My bipolar is a part of me for several reasons: I spent my entire childhood having early symptoms, and having them be part of what made me different, and learned to define myself largely by my differences. I've mostly moved on from defining myself by my differences, but continue to identify strongly with the things that make me different, if that makes any sense. But, essentially, I've been dealing with it all my life, and it's become as much a part of me as having curly hair, because I have never known me without it. (This was the point of extrapolation for Chaz.) Not everyone with bipolar has this experience, and not everyone who does identifies their disease as part of themselves. I just happen to.
Also, honestly, before I did the work of learning to cope with and live my life with my disease, I wasn't, personality-wise, a terribly effective or good (by my own definitions) person. I like who I am now. I like where
I am now, and what I've done with my life, and my bipolar is part of the cause of that. I spent years struggling against it, and defining myself by that struggle, and the struggle changed me and made me better.
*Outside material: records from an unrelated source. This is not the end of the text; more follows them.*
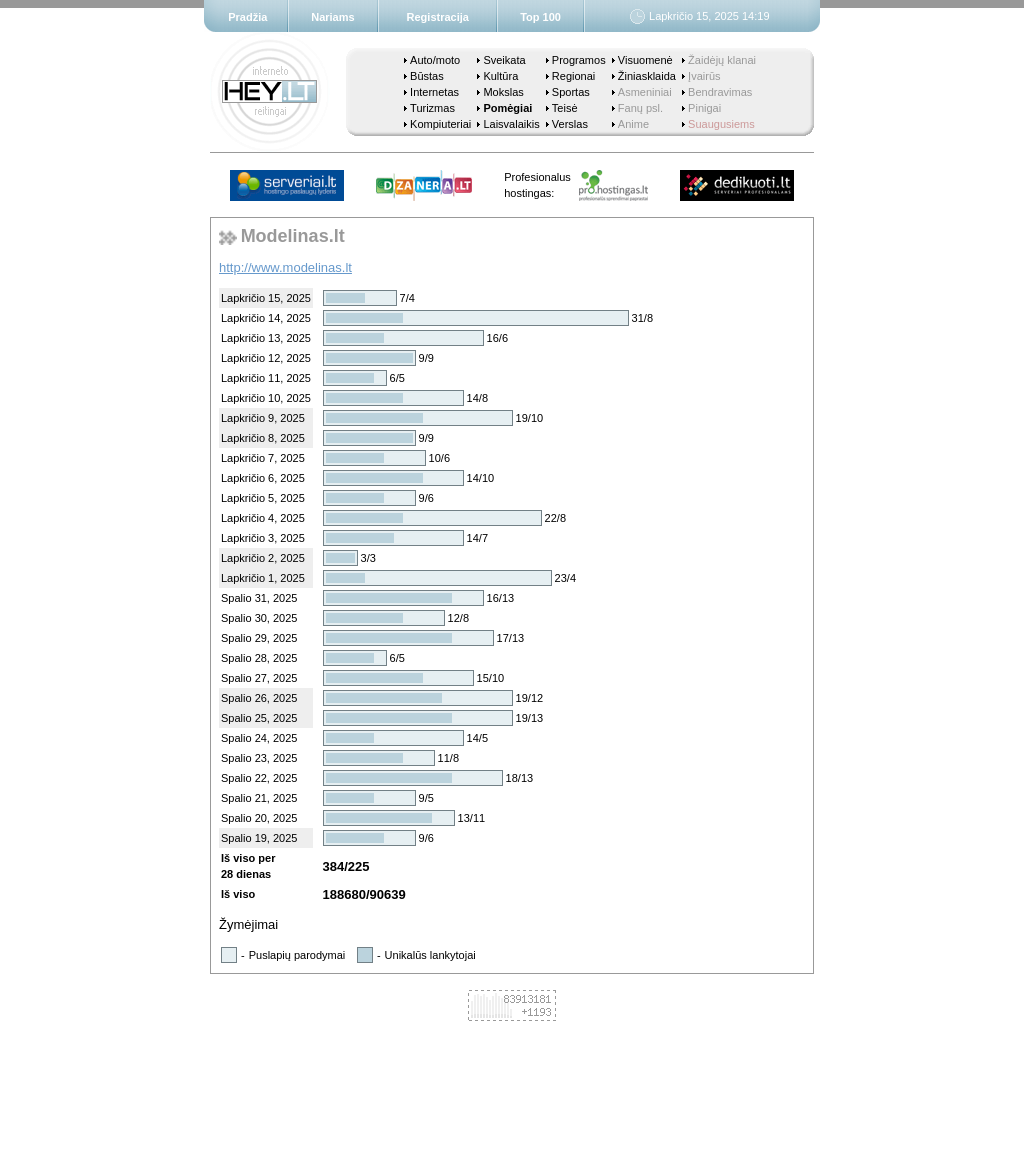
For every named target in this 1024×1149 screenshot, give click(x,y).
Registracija (438, 17)
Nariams (332, 17)
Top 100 (540, 17)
Now I don't struggle much, but letting go of it . . . letting go is not something I'm terribly good at, and while I've learned to do it when I must, I don't need to let go of this, so I won't.
I hope they DO discover a cure some day, so that the people who want and/or need to get rid of their bipolar can do so. I just wouldn't take it myself.
This is, actually, a big topic in disabilities rights circles, and for most types of disabilities, there is this split. I hope we can learn to cure ALL of them, or prevent them. But there will be those who don't want to be cured. And that's our choice to make.
I don't know where Chaz comes down on this, and I can't ask him. Not without building a whole fishy-sounding hypothetical, which I am just not going to do. But it IS something he's had his whole life, and I think we ought to consider that he might not want a cure. And his metabolism is a result of his anomaly.